I guess that my point could be summed up this way. This post assumes that the choice is between hoarding cash and investing/consuming, but for a lot of the wealthy there exists the third option of moving somewhere else.
That, at least, is the immediate issue I see.
— Alex Hoopes · Jul 15, 06:48 AM · #
If your proposal goes through I’ll end up buying another Birken handbag.
— Tony Comstock · Jul 15, 02:37 PM · #
I think you’re onto something. You pay the VAT on the fraction of your income that you consume, and (over time) the wealth tax on the fraction that you save. (Plus the wealth tax also picks up inherited wealth.) Both the VAT and the property tax are somewhat easier to enforce and harder to evade than the income tax which relies largely on self-reporting. Financial assets also have records, although as Alex mentions the timing issues may be tricky.

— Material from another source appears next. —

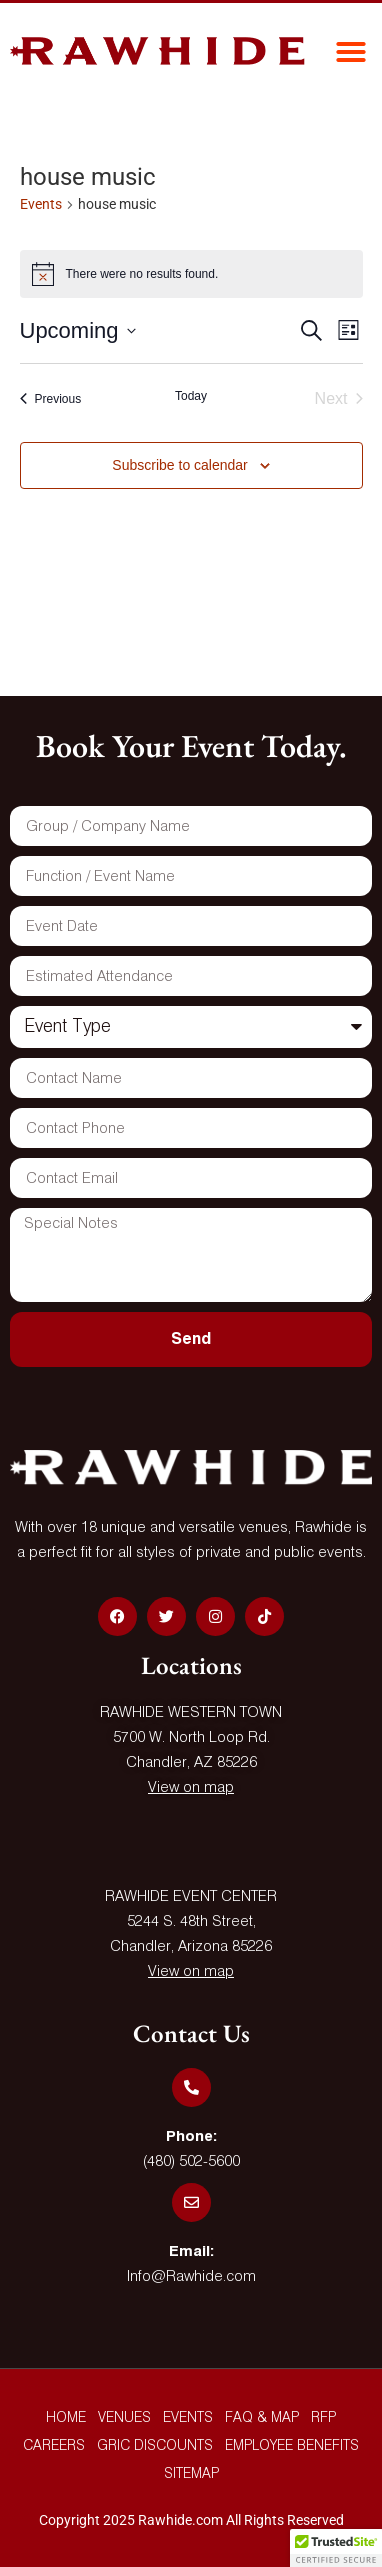 This screenshot has height=2567, width=382. What do you see at coordinates (191, 2276) in the screenshot?
I see `Info@Rawhide.com` at bounding box center [191, 2276].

You may be able to get around Alex’s concern about international issues if the wealth tax applies to US residents as opposed to assets located in the US or traded on US exchanges.
A disadvantage would be that the wealth tax base could fluctuate wildly from year to year, although the VAT base (if appropriately broad) would be more stable than the current income tax.
— sacman701 · Jul 15, 08:03 PM · #
Alex: yes, a number of European countries have abandoned their wealth taxes for precisely this reason. Another concern is that it is extremely expensive to administer – the corporate income tax has a huge dead loss associated with it, and the dead loss of a wealth tax is probably higher.
What I was really curious to know was whether I got the economic argument right, though – that a wealth tax would be functionally equivalent to a mandated increase in inflation, and therefore there is a clear policy lever for tackling the problem of the zero interest rate bound, whatever its other side effects.
And, I’ll note, that expectations of higher inflation generally lead wealth to leave a currency. Don’t know if a wealth tax would be materially better or worse on that score. If you levied the tax on net assets held in any jurisdiction, it’d probably be better – to escape rising inflation, you just invest abroad, but to escape the wealth tax you’d actually have to renounce your American citizenship, like you have to do if you want to avoid paying American income tax, which is a pretty high bar.
— Noah Millman · Jul 16, 02:31 PM · #
I think you’re correct that an increase in the wealth tax would act like an increase in expected inflation with respect to a household’s decision to save v. consume, or a firm’s decision to spend/borrow v. sit on its cash. I suspect the effect on saving behavior from changing the wealth tax rate would be fairly small if people expect the rate change to be temporary. I think changing the VAT (which would necessarily have a much higher rate than the wealth tax) would have a bigger effect on consumption in the short term.